The United States Army used controlled buoyant mines to defend American harbors during the period from the 1880s until early 1943. Some 4,000 controlled ground mines were used during the period 1943-1945.
Functions of Submarine Mines (TM 2160-20, 1930)
- To effect the destruction or serious damage of hostile vessels which approach within effective range.
- To supplement the offensive action of other weapons in repelling hostile attack.
- To prevent the close approach or entry into a harbor of hostile surface vessels under cover of night, fog, or smoke, when by reason of the invisibility of the ships from shore, other weapons are wholly or partially ineffective.
- To limit or prevent the navigation by hostile naval submarines of channels or water areas.
- To restrict the freedom of maneuver of hostile naval vessels in formation.
- By the morale effect of an unseen threat, to enforce a constant element of caution and uncertainty in the planning and execution of all hostile naval operations within the water areas known or believed to be protected by mine fields.
- To give warning of hostile submarine activities or of the presence of hostile surface vessels.
Controlled mines were used to close such portions of harbor entrances that led to channels required for the use of friendly naval forces and friendly commercial shipping, or included a debauching area required by naval forces.

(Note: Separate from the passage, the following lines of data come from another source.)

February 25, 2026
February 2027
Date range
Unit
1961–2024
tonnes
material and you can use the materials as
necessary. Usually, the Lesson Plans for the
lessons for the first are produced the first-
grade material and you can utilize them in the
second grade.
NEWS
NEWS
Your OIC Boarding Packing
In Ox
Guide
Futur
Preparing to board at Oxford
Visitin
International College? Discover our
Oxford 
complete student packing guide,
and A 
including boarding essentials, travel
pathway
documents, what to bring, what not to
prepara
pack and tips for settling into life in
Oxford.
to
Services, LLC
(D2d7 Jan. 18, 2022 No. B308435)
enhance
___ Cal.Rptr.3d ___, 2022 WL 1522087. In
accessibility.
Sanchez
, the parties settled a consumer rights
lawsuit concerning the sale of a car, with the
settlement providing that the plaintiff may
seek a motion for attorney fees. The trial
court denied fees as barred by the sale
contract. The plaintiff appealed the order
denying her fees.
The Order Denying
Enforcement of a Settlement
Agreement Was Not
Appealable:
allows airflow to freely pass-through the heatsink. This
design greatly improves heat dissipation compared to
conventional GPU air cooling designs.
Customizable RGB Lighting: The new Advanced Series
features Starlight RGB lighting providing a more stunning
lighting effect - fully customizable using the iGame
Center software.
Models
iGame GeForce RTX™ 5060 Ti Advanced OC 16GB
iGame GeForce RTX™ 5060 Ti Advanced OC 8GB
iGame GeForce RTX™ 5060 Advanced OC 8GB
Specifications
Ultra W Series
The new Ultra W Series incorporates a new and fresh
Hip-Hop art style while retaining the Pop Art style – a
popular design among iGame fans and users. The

In addition, controlled mine fields were limited to distances not exceeding 10,000 yards from the shore and to depths not greater than 250 feet. The effective range was 2,000 yards from channel mouth inner limit, 8,000 yards from the outermost searchlight locations, with a minimum depth of 20 feet, and a maximum depth of 250 feet. The maximum current in the channel could not exceed 3 knots. The number of mines and their planting depth was determined by the locality to be defended.
Structures, Vessels and Equipment
For each defended harbor, one or more of each of the following was required:
- Mine casemate which housed the power and control equipment.

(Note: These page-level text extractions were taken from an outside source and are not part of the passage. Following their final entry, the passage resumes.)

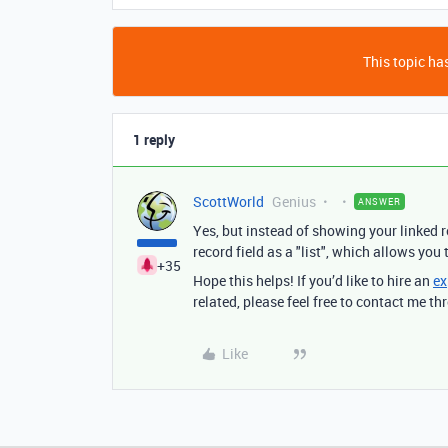
This topic has
1 reply
ScottWorld
Genius
ANSWER
Yes, but instead of showing your linked r
record field as a "list", which allows you
+35
Hope this helps! If you’d like to hire an
ex
related, please feel free to contact me 
Like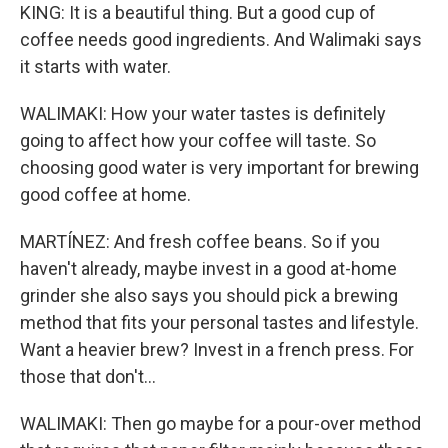
KING: It is a beautiful thing. But a good cup of
coffee needs good ingredients. And Walimaki says
it starts with water.
WALIMAKI: How your water tastes is definitely
going to affect how your coffee will taste. So
choosing good water is very important for brewing
good coffee at home.
MARTÍNEZ: And fresh coffee beans. So if you
haven't already, maybe invest in a good at-home
grinder she also says you should pick a brewing
method that fits your personal tastes and lifestyle.
Want a heavier brew? Invest in a french press. For
those that don't...
WALIMAKI: Then go maybe for a pour-over method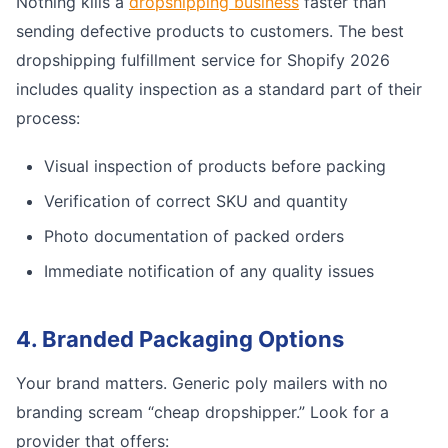
Nothing kills a
dropshipping business
faster than
sending defective products to customers. The best
dropshipping fulfillment service for Shopify 2026
includes quality inspection as a standard part of their
process:
Visual inspection of products before packing
Verification of correct SKU and quantity
Photo documentation of packed orders
Immediate notification of any quality issues
4. Branded Packaging Options
Your brand matters. Generic poly mailers with no
branding scream “cheap dropshipper.” Look for a
provider that offers: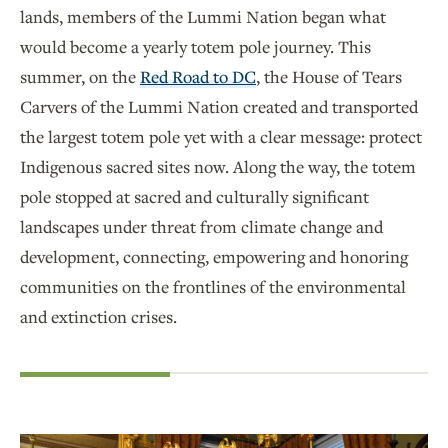
lands, members of the Lummi Nation began what
would become a yearly totem pole journey. This
summer, on the
Red Road to DC
, the House of Tears
Carvers of the Lummi Nation created and transported
the largest totem pole yet with a clear message: protect
Indigenous sacred sites now. Along the way, the totem
pole stopped at sacred and culturally significant
landscapes under threat from climate change and
development, connecting, empowering and honoring
communities on the frontlines of the environmental
and extinction crises.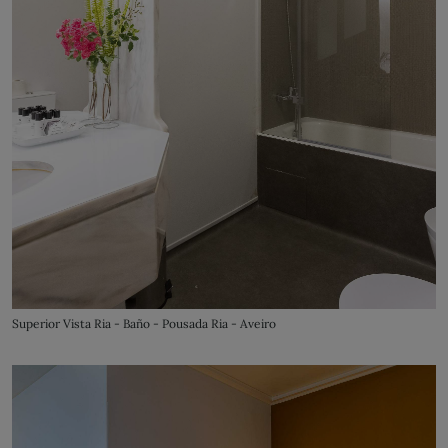
Superior Vista Ria - Baño - Pousada Ria - Aveiro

- Mine (torpedo) storehouse for the storage of empty mines and equipment.
- Loading room for assembling and loading the mines.

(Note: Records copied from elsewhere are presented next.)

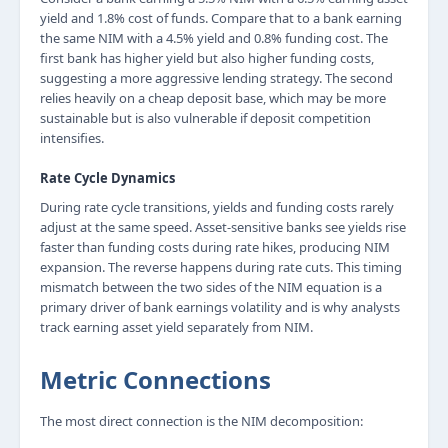
yield and 1.8% cost of funds. Compare that to a bank earning
the same NIM with a 4.5% yield and 0.8% funding cost. The
first bank has higher yield but also higher funding costs,
suggesting a more aggressive lending strategy. The second
relies heavily on a cheap deposit base, which may be more
sustainable but is also vulnerable if deposit competition
intensifies.
Rate Cycle Dynamics
During rate cycle transitions, yields and funding costs rarely
adjust at the same speed. Asset-sensitive banks see yields rise
faster than funding costs during rate hikes, producing NIM
expansion. The reverse happens during rate cuts. This timing
mismatch between the two sides of the NIM equation is a
primary driver of bank earnings volatility and is why analysts
track earning asset yield separately from NIM.
Metric Connections
The most direct connection is the NIM decomposition: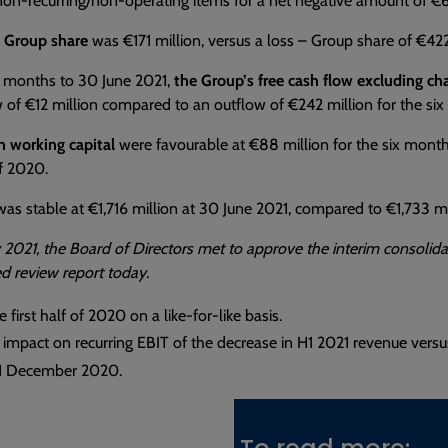
non-recurring/non-operating items for a net negative amount of €61
– Group share
was €171 million, versus a loss – Group share of €422 
x months to 30 June 2021,
the Group’s free cash flow excluding ch
 of €12 million compared to an outflow of €242 million for the s
n working capital
were favourable at €88 million for the six month
of 2020.
as stable at €1,716 million at 30 June 2021, compared to €1,733 
 2021, the Board of Directors met to approve the interim consolida
ted review report today.
 first half of 2020 on a like-for-like basis.
 impact on recurring EBIT of the decrease in H1 2021 revenue versu
31 December 2020.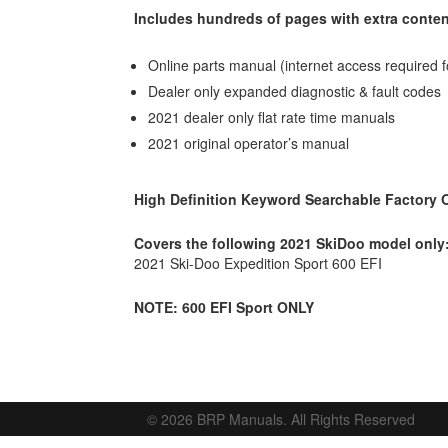
Includes hundreds of pages with extra conten
Online parts manual (internet access required f
Dealer only expanded diagnostic & fault codes
2021 dealer only flat rate time manuals
2021 original operator’s manual
High Definition Keyword Searchable Factory
Covers the following 2021 SkiDoo model only
2021 Ski-Doo Expedition Sport 600 EFI
NOTE: 600 EFI Sport ONLY
© 2026 BRP Manuals. All Rights Reserved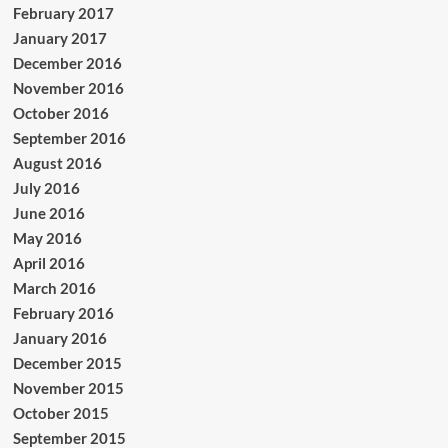
February 2017
January 2017
December 2016
November 2016
October 2016
September 2016
August 2016
July 2016
June 2016
May 2016
April 2016
March 2016
February 2016
January 2016
December 2015
November 2015
October 2015
September 2015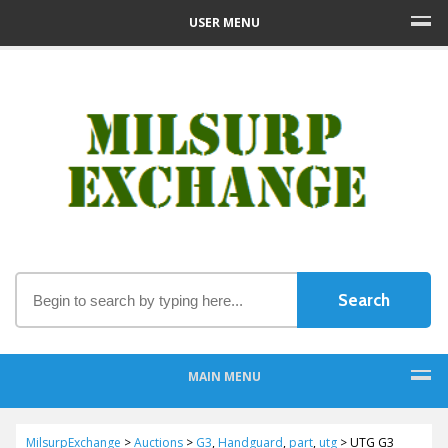
USER MENU
MAIN MENU
MilsurpExchange
>
Auctions
>
G3
,
Handguard
,
part
,
utg
>
UTG G3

- Magazine for the storage of explosives.
- Cable tank for storage of cables under water.
- Mine wharf for loading the mines on the planter.
- Trackage (tramway) connecting the mine storehouse, magazine, cable tank, and mine wharf.
- Mine group commander’s station with plotting room
- Base end stations.
- Mine planting vessels, including the regular and auxiliary mine planters, distribution box boats, and motor mine yawls.
- Position finding equipment, including the base end observing instruments, mine group commanders telescope, plotting board, predicting device, stop watch, telephones, and telephone lines.
- Searchlights, for the illumination of the mine field at night. These may or may not have been separately assigned to the mine command.
- Rapid-fire guns for protecting the mine field.
The War Department policy was that the controlled mines, along with all essential accessory items required to plant and operate them, were to be stored locally, contiguous to the projects they were to be used in, in readiness for immediate use and in quantities sufficient to plant the mine field authorized by the project and provide maintenance of these projects after planting. In practice, most authorized projects did not have all the materials needed to plant a complete mine field at the sites they were to defend.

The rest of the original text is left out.